> **EXERCISE**: Please filter the entries for the word "compensated" and copy every line that has it.

[Page segmentation data]

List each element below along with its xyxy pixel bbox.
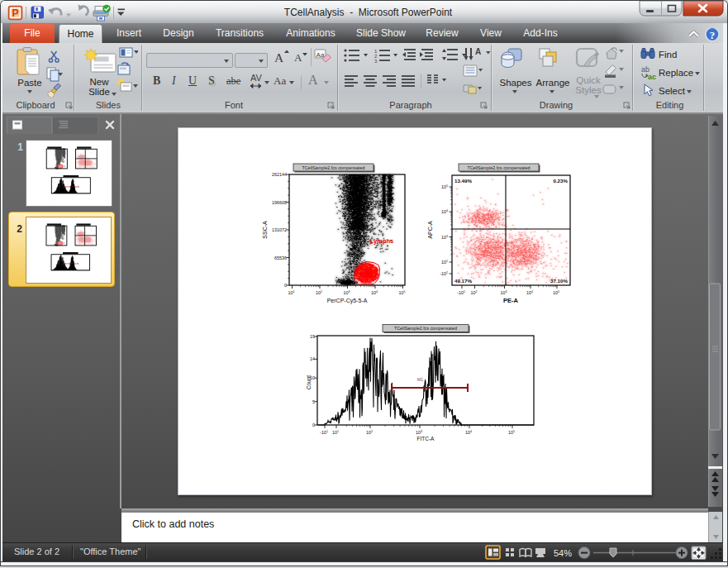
svg-text:APC-A: APC-A: [427, 221, 433, 239]
svg-text:A: A: [274, 50, 284, 64]
svg-text:3: 3: [374, 59, 378, 64]
svg-text:104: 104: [441, 209, 448, 214]
svg-text:A: A: [475, 47, 481, 56]
svg-text:102: 102: [366, 430, 373, 435]
svg-text:103: 103: [416, 430, 422, 435]
svg-text:54%: 54%: [554, 548, 572, 558]
svg-text:-101: -101: [457, 290, 465, 295]
svg-text:SSC-A: SSC-A: [262, 221, 268, 239]
svg-text:-101: -101: [320, 430, 328, 435]
svg-text:13.49%: 13.49%: [454, 178, 472, 184]
svg-text:104: 104: [526, 290, 533, 295]
svg-text:PE-A: PE-A: [503, 297, 519, 304]
svg-text:103: 103: [441, 235, 448, 240]
svg-text:102: 102: [441, 260, 448, 265]
svg-text:ac: ac: [648, 73, 656, 81]
svg-text:-102: -102: [440, 271, 448, 276]
svg-text:A: A: [294, 51, 302, 64]
svg-text:49.17%: 49.17%: [454, 278, 472, 284]
svg-text:196608: 196608: [272, 200, 287, 205]
svg-text:?: ?: [710, 29, 716, 41]
svg-text:PerCP-Cy5-5-A: PerCP-Cy5-5-A: [327, 298, 368, 304]
svg-text:262144: 262144: [272, 172, 287, 177]
svg-text:14: 14: [310, 356, 315, 361]
svg-text:101: 101: [288, 290, 295, 295]
svg-text:M1: M1: [417, 377, 423, 382]
svg-text:104: 104: [371, 290, 378, 295]
svg-text:105: 105: [441, 184, 448, 189]
svg-text:131072: 131072: [272, 227, 287, 232]
svg-text:Aa: Aa: [316, 51, 325, 59]
svg-text:Count: Count: [306, 375, 312, 390]
svg-text:103: 103: [501, 290, 507, 295]
svg-text:102: 102: [471, 290, 478, 295]
svg-text:19: 19: [310, 334, 315, 339]
svg-text:105: 105: [553, 290, 559, 295]
svg-text:103: 103: [344, 290, 350, 295]
svg-text:FITC-A: FITC-A: [417, 436, 435, 442]
svg-text:105: 105: [508, 430, 515, 435]
svg-text:TCellSample2.fcs compensated: TCellSample2.fcs compensated: [467, 165, 530, 170]
svg-text:105: 105: [399, 290, 406, 295]
svg-text:101: 101: [332, 430, 339, 435]
svg-text:Lymphs: Lymphs: [370, 237, 393, 245]
svg-text:37.10%: 37.10%: [550, 278, 568, 284]
svg-text:0.23%: 0.23%: [553, 178, 568, 184]
svg-text:65536: 65536: [274, 255, 287, 260]
svg-text:TCellSample2.fcs compensated: TCellSample2.fcs compensated: [302, 165, 364, 170]
svg-text:TCellSample2.fcs compensated: TCellSample2.fcs compensated: [394, 326, 457, 331]
svg-text:104: 104: [465, 430, 472, 435]
svg-text:102: 102: [316, 290, 322, 295]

> **OUTPUT BELOW**:
svg-text:TCellSample2.fcs compensated: TCellSample2.fcs compensated: [467, 165, 530, 170]
svg-text:TCellSample2.fcs compensated: TCellSample2.fcs compensated: [302, 165, 364, 170]
svg-text:TCellSample2.fcs compensated: TCellSample2.fcs compensated: [394, 326, 457, 331]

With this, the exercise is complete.